WORK INSTRUCTION
I'd like the entries repeated exactly, without their pictures.

[Saved entries]
▶
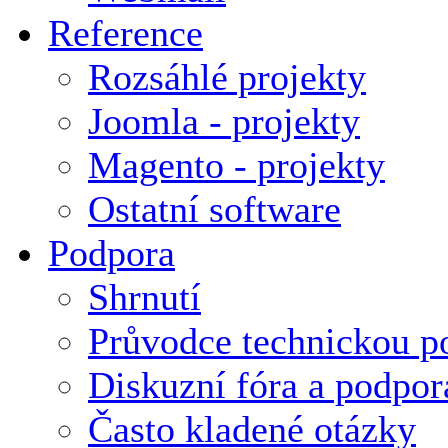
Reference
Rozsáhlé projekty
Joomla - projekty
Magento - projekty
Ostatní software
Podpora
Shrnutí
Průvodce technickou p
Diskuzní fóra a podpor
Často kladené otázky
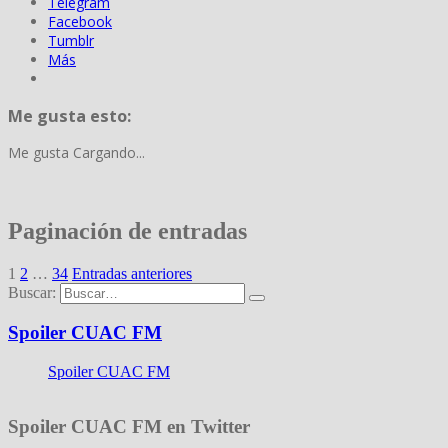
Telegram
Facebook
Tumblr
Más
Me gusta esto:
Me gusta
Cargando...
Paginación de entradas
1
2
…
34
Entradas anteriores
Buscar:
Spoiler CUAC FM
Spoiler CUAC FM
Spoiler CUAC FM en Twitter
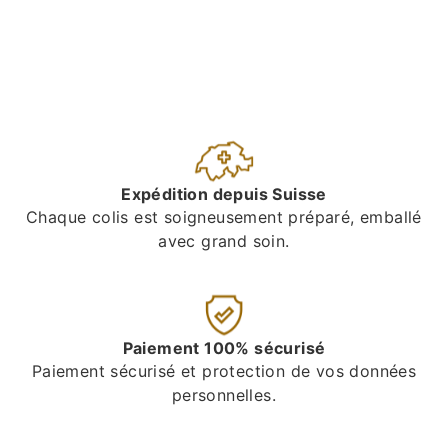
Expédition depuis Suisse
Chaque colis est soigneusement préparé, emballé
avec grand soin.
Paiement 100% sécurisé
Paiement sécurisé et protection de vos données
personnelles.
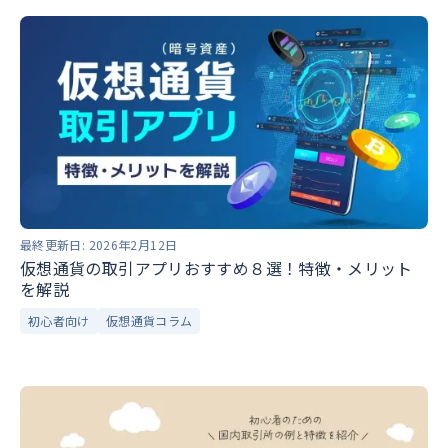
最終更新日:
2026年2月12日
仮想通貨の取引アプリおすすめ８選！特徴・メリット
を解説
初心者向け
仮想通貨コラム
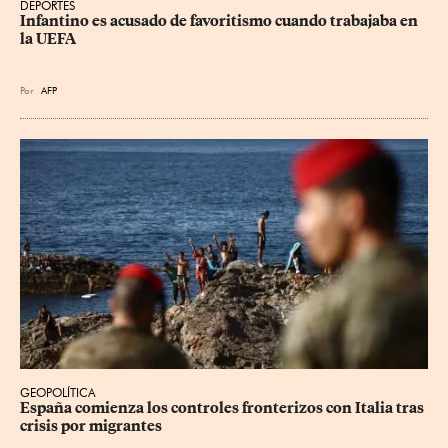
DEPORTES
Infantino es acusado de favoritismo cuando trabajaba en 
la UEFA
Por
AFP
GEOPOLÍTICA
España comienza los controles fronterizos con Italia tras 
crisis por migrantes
◀
YOUR RESPONSE
Reference
Rozsáhlé projekty
Joomla - projekty
Magento - projekty
Ostatní software
Podpora
Shrnutí
Průvodce technickou p
Diskuzní fóra a podpor
Často kladené otázky
Telegram
Facebook
Tumblr
Más
Me gusta esto:
Me gusta
Cargando...
Paginación de entradas
1
2
…
34
Entradas anteriores
Buscar:
Spoiler CUAC FM
Spoiler CUAC FM
Spoiler CUAC FM en Twitter
Expédition depuis Suisse
Chaque colis est soigneusement préparé, emballé
avec grand soin.
Paiement 100% sécurisé
Paiement sécurisé et protection de vos données
personnelles.
最終更新日:
2026年2月12日
仮想通貨の取引アプリおすすめ８選！特徴・メリット
を解説
初心者向け
仮想通貨コラム
DEPORTES
Infantino es acusado de favoritismo cuando trabajaba en 
la UEFA
Por
AFP
GEOPOLÍTICA
España comienza los controles fronterizos con Italia tras 
crisis por migrantes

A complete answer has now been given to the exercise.